La L. Cysteine employée par la société X en remplacement du métabisulfite de sodium interdite par la réglementation, utilisée pour diminuer la force protéique de certaines farines est présente sous forme de traces dans le produit fini.
Ainsi la dispense d'indication des auxiliaires technologiques ne peut pas concerner le bicarbonate d'ammonium et la L. Cystéine, faute d'être autorisée en cette qualité.
Il convient de rechercher pour caractériser l'infraction si ces substances se retrouvent directement ou indirectement dans le produit fini.
S'il est admis que la L. Cystéine se retrouve dans le produit fini, au moins à l'état de traces, il n'est pas établi, en revanche que cet état de fait existe pour le bicarbonate d'ammonium pour lequel l'appelant justifie d'une étude relative à sa décomposition chimique pendant la cuisson. Une relaxe de ce chef sera donc prononcée.

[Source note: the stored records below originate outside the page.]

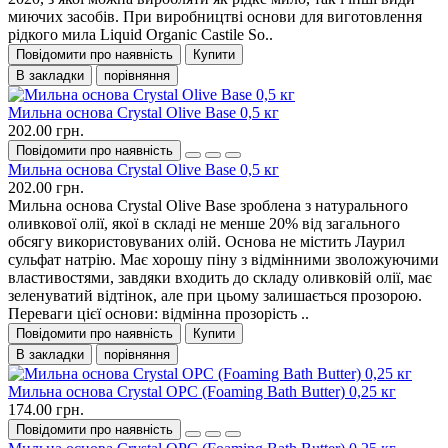
миючих засобів. При виробництві основи для виготовлення
рідкого мила Liquid Organic Castile So..
Повідомити про наявність
Купити
В закладки
порівняння
Мильна основа Crystal Olive Base 0,5 кг
202.00 грн.
Повідомити про наявність
Мильна основа Crystal Olive Base 0,5 кг
202.00 грн.
Мильна основа Crystal Olive Base зроблена з натурального
оливкової олії, якої в складі не менше 20% від загального
обсягу використовуваних олій. Основа не містить Лаурил
сульфат натрію. Має хорошу піну з відмінними зволожуючими
властивостями, завдяки входить до складу оливковій олії, має
зеленуватий відтінок, але при цьому залишається прозорою.
Переваги цієї основи: відмінна прозорість ..
Повідомити про наявність
Купити
В закладки
порівняння
Мильна основа Crystal OPC (Foaming Bath Butter) 0,25 кг
174.00 грн.
Повідомити про наявність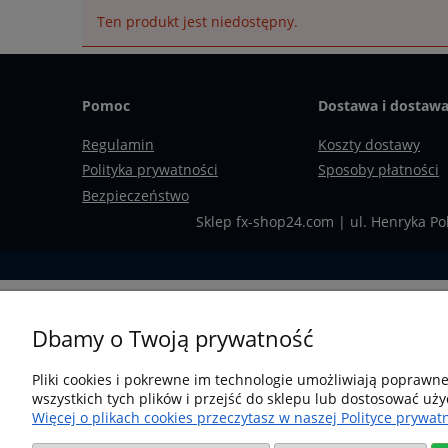
Ten produkt jest niedostępny.
Pomoc
Dostawa i dostaw
Regulamin
Koszty dostawy
Polityka prywatności
Sposoby płatności
Bezpieczeństwo
Sklep fx-shop24.com | ul. Henryka Po
Dbamy o Twoją prywatność
Pliki cookies i pokrewne im technologie umożliwiają poprawn
wszystkich tych plików i przejść do sklepu lub dostosować uży
Więcej o plikach cookies przeczytasz w naszej Polityce prywatn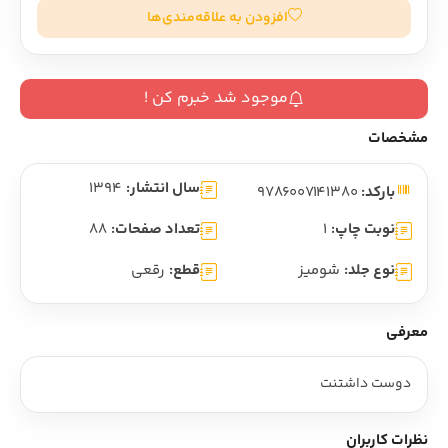
افزودن به علاقه‌مندی‌ها
موجود شد خبرم کن !
مشخصات
سال انتشار:
1394
بارکد:
9786007141380
نوبت چاپ:
1
تعداد صفحات:
88
نوع جلد:
شومیز
قطع:
رقعی
معرفی
دوست داشتنت
نظرات کاربران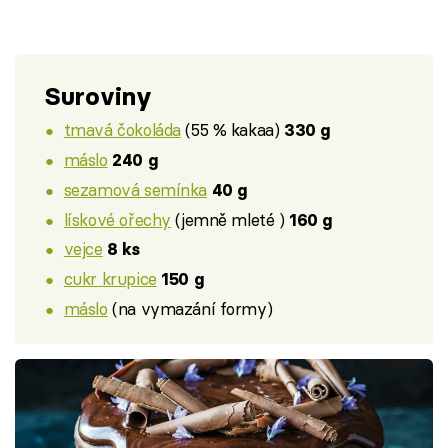
Suroviny
tmavá čokoláda
(55 % kakaa)
330 g
máslo
240 g
sezamová semínka
40 g
lískové ořechy
(jemně mleté )
160 g
vejce
8 ks
cukr krupice
150 g
máslo
(na vymazání formy)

La volonté de tromper sur la composition d'un produit résulte du fait da ne pas aviser le consommateur de l'utilisation de la L. Cystéine et ainsi de commercialiser un produit pouvant apparaître plus naturel que la concurrence en violation de l'obligation légale d'information du consommateur des ingrédients utilisés dans la fabrication d'une denrée alimentaire.
Par ces motifs, Statuant publiquement et par arrêt contradictoire à signifier; Infirme partiellement le jugement entrepris; Confirme la relaxe en ce qui concerne le bicarbonate d'ammonium; Condamne Guy S pour l'absence d'indication dans les ingrédients utilisés de la L. Cystéine; Ainsi jugé et prononcé par application de l'article 213-1 du Code de la consommation; En répression, le condamne à une amende de 20 000 F.